Bangladesh Energy Regulatory Commission (BERC) has finalised a revised gas tariff structure that maintains current prices for existing industrial units while setting a higher rate for new connections, BERC Chairman Jalal Ahmed said.
While he refrained from disclosing the exact figure of the increase, the BERC chief said the new rates would be officially announced on Sunday (13 April).
He assured that no hike would be imposed on existing industrial connections.
According to sources within BERC, current industrial users are billed at Tk30 per cubic metre, a rate that will remain unchanged.
However, new industrial units may face rates between Tk40 and Tk45 per cubic metre.
Petrobangla had proposed a tiered pricing structure—retaining the existing rates for current consumers (Tk30 for industrial gas and Tk31.75 for captive power) but significantly increasing the tariff for new and promised connections.
For these categories, Petrobangla suggested a rate of Tk75.72 per cubic metre, while offering a transitional rate for approved-but-not-yet-connected consumers: Half at the old rate and half at the new.
The proposal, presented during a public hearing on 26 February, faced severe backlash from industry leaders and trade bodies who argued that such a dual-pricing model would distort competition and burden new investments.
Dr Shamsul Alam, energy adviser to the Consumers Association of Bangladesh (CAB), said the proposed hike is unjustified. "We demonstrated in the hearing that the price could be reduced.
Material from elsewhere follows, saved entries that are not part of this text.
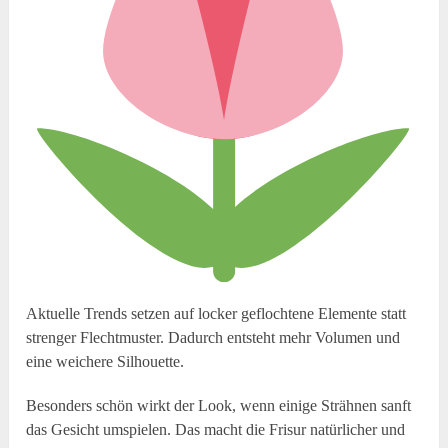
Aktuelle Trends setzen auf locker geflochtene Elemente statt
strenger Flechtmuster. Dadurch entsteht mehr Volumen und
eine weichere Silhouette.
Besonders schön wirkt der Look, wenn einige Strähnen sanft
das Gesicht umspielen. Das macht die Frisur natürlicher und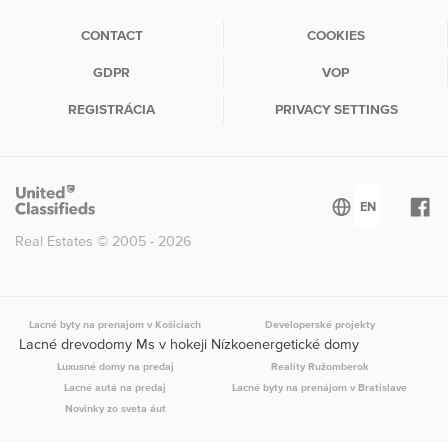
CONTACT
COOKIES
GDPR
VOP
REGISTRÁCIA
PRIVACY SETTINGS
Real Estates © 2005 - 2026
Lacné byty na prenajom v Košiciach
Developerské projekty
Lacné drevodomy Ms v hokeji Nízkoenergetické domy
Luxusné domy na predaj
Reality Ružomberok
Lacné autá na predaj
Lacné byty na prenájom v Bratislave
Novinky zo sveta áut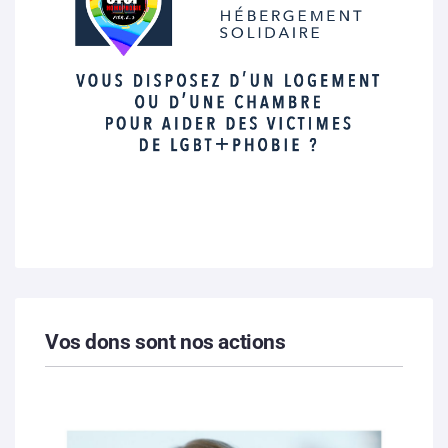
Vos dons sont nos actions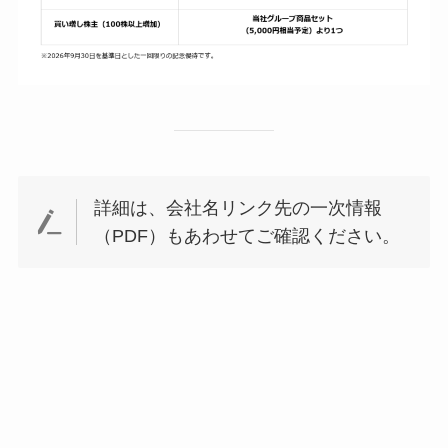
詳細は、会社名リンク先の一次情報
（PDF）もあわせてご確認ください。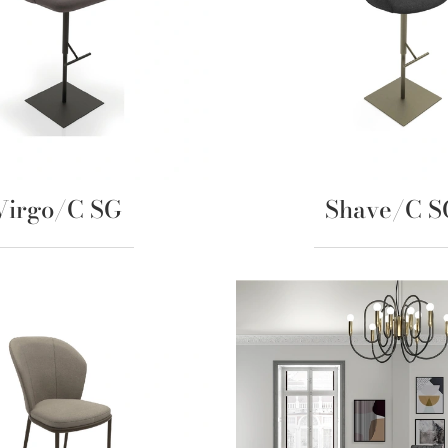
Virgo/C SG
Shave/C S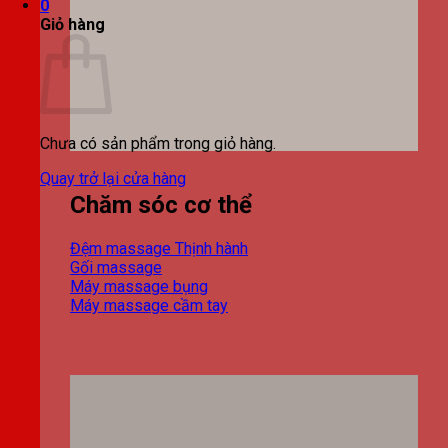
0
Giỏ hàng
Chưa có sản phẩm trong giỏ hàng.
Quay trở lại cửa hàng
Chăm sóc cơ thể
Đệm massage
Gối massage
Máy massage bụng
Máy massage cầm tay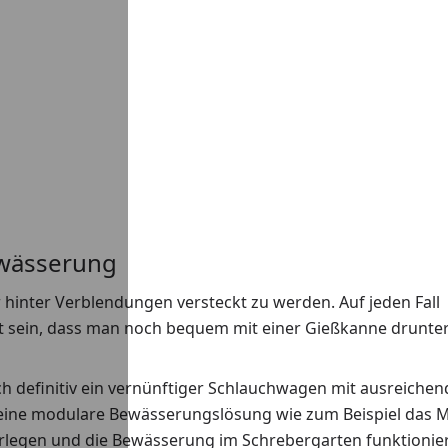
ewässerung
hinter Verblendungen versteckt zu werden. Auf jeden Fall
ht sein, dass man noch bequem mit einer Gießkanne drunte
ch definitiv ein vernünftiger Schlauchwagen mit ausreichen
eine modulare Bewässerungslösung wie zum Beispiel das M
rlegen und die Bewässerung im Schrebergarten funktionier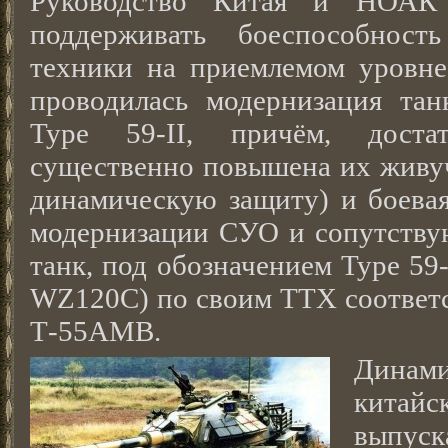
Руководство Китая и НОАК 
поддерживать боеспособност
техники на приемлемом уровне
проводилась модернизация тан
Type 59-II, причём, доста
существенно повышена их живу
динамическую защиту) и боевая
модернизации СУО и сопутству
танк, под обозначением Type 59
WZ120С) по своим ТТХ соответс
Т-55АМВ.
Дина
китай
выпуск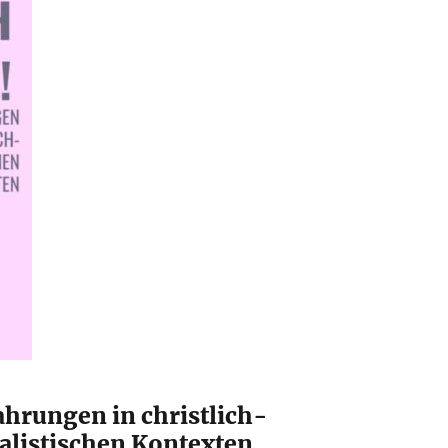
ahrungen in christlich-
listischen Kontexten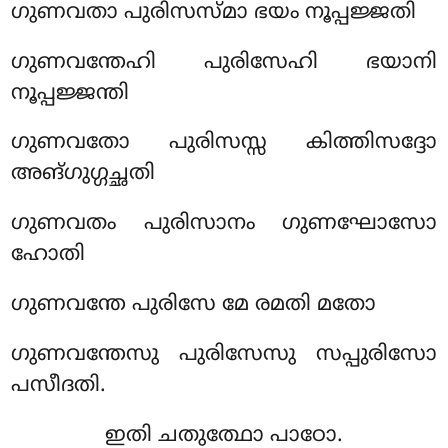
ഗുണവതാ പുരിസസ്മാ ഭയം നൂപ്പജ്ജതി
ഗുണവന്തേഹി പുരിസേഹി ഭയാനി
നൂപ്പജ്ജന്തി
ഗുണവതോ പുരിസസ്സ കിത്തിസദ്ദോ
അങ്ഗുഗ്ഗച്ഛതി
ഗുണവതം പുരിസാനം ഗുണഘോസോ
ഹോതി
ഗുണവന്തേ പുരിസേ മേ രമതി മതോ
ഗുണവന്തേസു പുരിസേസു സപ്പുരിസോ
പസീദതി.
ഇതി ചതുത്ഥോ പാഠോ.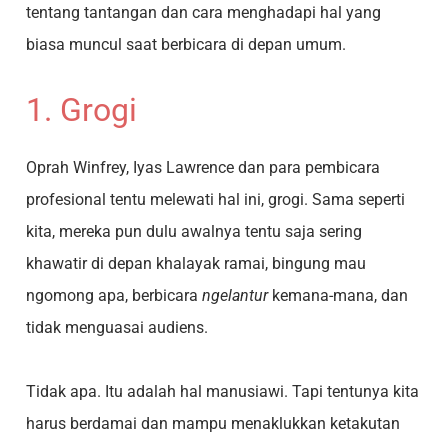
tentang tantangan dan cara menghadapi hal yang
biasa muncul saat berbicara di depan umum.
1. Grogi
Oprah Winfrey, Iyas Lawrence dan para pembicara
profesional tentu melewati hal ini, grogi. Sama seperti
kita, mereka pun dulu awalnya tentu saja sering
khawatir di depan khalayak ramai, bingung mau
ngomong apa, berbicara
ngelantur
kemana-mana, dan
tidak menguasai audiens.
Tidak apa. Itu adalah hal manusiawi. Tapi tentunya kita
harus berdamai dan mampu menaklukkan ketakutan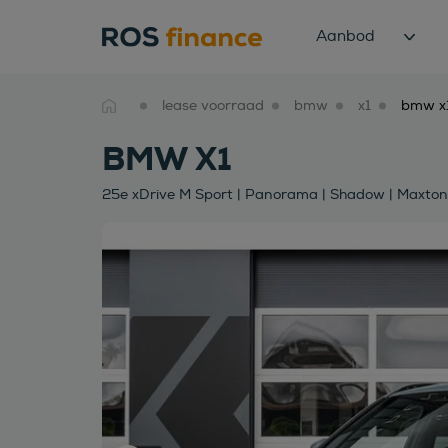
Aanbod
lease voorraad
bmw
x1
BMW X1
25e xDrive M Sport | Panorama | Shadow | Maxton | 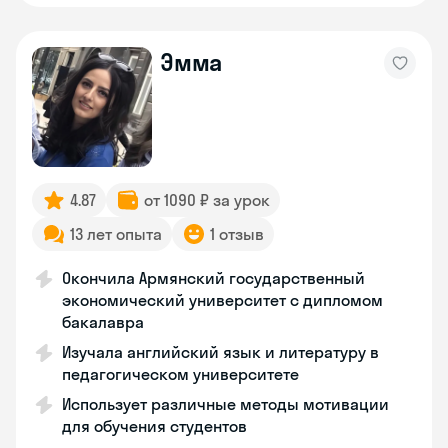
Эмма
4.87
от 1090 ₽ за урок
13 лет опыта
1 отзыв
Окончила Армянский государственный
экономический университет с дипломом
бакалавра
Изучала английский язык и литературу в
педагогическом университете
Использует различные методы мотивации
для обучения студентов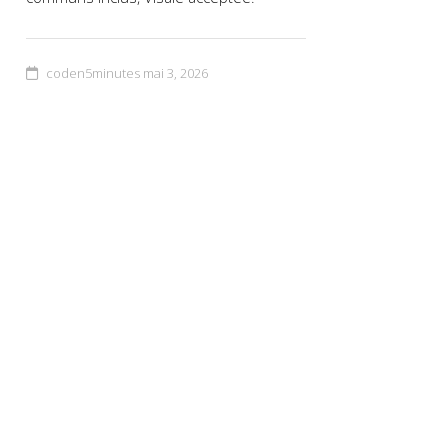
coden5minutes
mai 3, 2026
The previous government had escalated exploitative expenditures, and if this hike proceeds without consumer safeguards, it effectively legitimises those excesses."
He also asserted that implementing two separate tariffs for the same category of consumers violates legal norms and hinted at the possibility of a legal challenge.
Petrobangla, which sources gas from multiple providers, claims the hike is necessary to offset an anticipated annual deficit of Tk16,000 crore.
It purchases gas from state-owned companies—such as Sylhet Gas Fields Ltd and Bangladesh Gas Fields Company—at around Tk28 per thousand cubic feet (MCF), and from BAPEX at approximately Tk112 per MCF.
Multinational company Chevron receives $2.76 per MCF, while Tullow is paid $2.31 per MCF.
Imported liquefied natural gas (LNG), however, significantly raises the cost. In the first seven months of FY 2024–25, LNG from Qatar averaged $10.66 per MMBtu, and from Oman $10.09. Decades of stagnation in domestic exploration have pushed the country further into dependency on costly imports.
Energy experts warn that unless exploration activities are urgently accelerated, the nation may face an even graver crisis in the near future.